We will use the AdamW optimizer, which is currently the most commonly used bert optimizer, from [tensorflow/models](https://github.com/tensorflow/models).

In [None]:
!pip install -q tf-models-official == 2.7.0

In [None]:
!pip install numpy == 1.21

In [None]:
# install libraries 
import os
import shutil

import tensorflow as tf
import tensorflow_hub as hub
import tensorflow_text as text
from official.nlp import optimization  # to create AdamW optimizer

import matplotlib.pyplot as plt

tf.get_logger().setLevel('ERROR')

***
### Install the movie review dataset
We will use the nltk movie review dataset that we installed in a previous chapter, making a dataset from the movie review directory.

***

In [None]:
#install the movie review dataset
import os
import shutil

batch_size = 32

import matplotlib.pyplot as plt

tf.get_logger().setLevel('ERROR')
AUTOTUNE = tf.data.AUTOTUNE

raw_ds = tf.keras.utils.text_dataset_from_directory('./movie_reviews',
                                                   batch_size = batch_size)
print(raw_ds)
print(len(raw_ds))

class_names = raw_ds.class_names
print(class_names)


***
## Split the data into training, validation and test sets
***

In [None]:
from sklearn.model_selection import train_test_split

def get_dataset_partitions_tf(ds, ds_size, train_split=0.8, val_split=0.1, test_split=0.1, shuffle=True, shuffle_size=1000):
    assert (train_split + test_split + val_split) == 1
    
    if shuffle:
        # Specify seed to always have the same split distribution between runs
        ds = ds.shuffle(shuffle_size, seed=42)
    
    train_size = int(train_split * ds_size)
    val_size = int(val_split * ds_size)
    
    train_ds = ds.take(train_size)    
    val_ds = ds.skip(train_size).take(val_size)
    test_ds = ds.skip(train_size).skip(val_size)
    
    return train_ds, val_ds, test_ds

train_ds,val_ds,test_ds = get_dataset_partitions_tf(raw_ds,len(raw_ds))
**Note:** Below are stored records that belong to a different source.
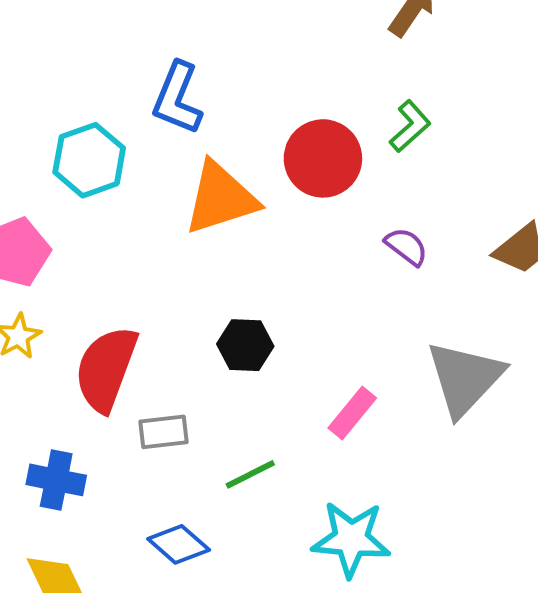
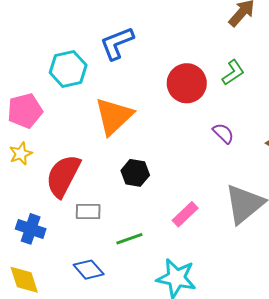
blue L-shape: (177, 98) -> (117, 43), turned 39
orange triangle: (221, 198) -> (114, 116), moved, turned -33

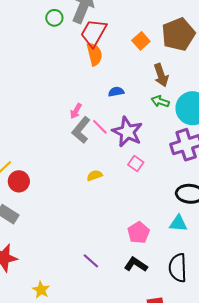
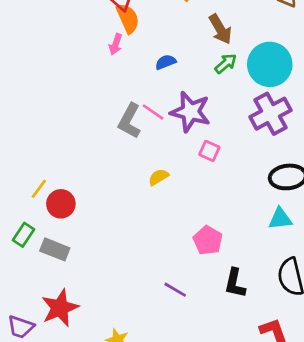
green arrow: (160, 101) -> (226, 64), turned 132
pink arrow: (76, 111) -> (116, 44), moved
pink pentagon: (139, 233) -> (208, 240), moved
black L-shape: (136, 265) -> (235, 283), turned -100

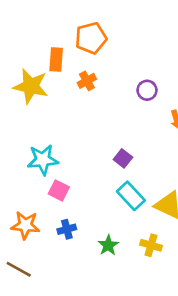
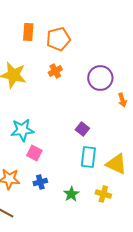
orange rectangle: (56, 59) -> (28, 32), moved
purple circle: (147, 90) -> (100, 78), size x1.6
cyan rectangle: (131, 196) -> (88, 157), turned 50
#check sizes of data in trin, test, and val sets
print(train_ds)
print(len(train_ds))
print(len(test_ds))
print(len(val_ds))



***
## Check a few examples of data and labels
***

In [None]:
for text_batch, label_batch in train_ds.take(1):
  for i in range(3):
    print(f'Review: {text_batch.numpy()[i]}')
    label = label_batch.numpy()[i]
    print(f'Label : {label} ({class_names[label]})')

***
## Loading models from TensorFlow Hub

We will use one of the smaller BERT models in order for it to run in a reasonable amount of time on a desktop computer
* "small_bert/bert_en_uncased_L-4_H-512_A-8/1"
* There are 4 hidden layers (that is, Transformer blocks), with a hidden size of 512
* A=8 Attention heads
This model was trained on Wikipedia and BooksCorpus.
There are many larger and smaller models that can be downloaded from the TensorFlow hub.
***

In [None]:
# load a BERT model
bert_model_name = 'small_bert/bert_en_uncased_L-4_H-512_A-8'  

map_name_to_handle = {
    'small_bert/bert_en_uncased_L-4_H-512_A-8':
        'https://tfhub.dev/tensorflow/small_bert/bert_en_uncased_L-4_H-512_A-8/1',
}

map_model_to_preprocess = {
    'small_bert/bert_en_uncased_L-4_H-512_A-8':
        'https://tfhub.dev/tensorflow/bert_en_uncased_preprocess/3',
}

tfhub_handle_encoder = map_name_to_handle[bert_model_name]
tfhub_handle_preprocess = map_model_to_preprocess[bert_model_name]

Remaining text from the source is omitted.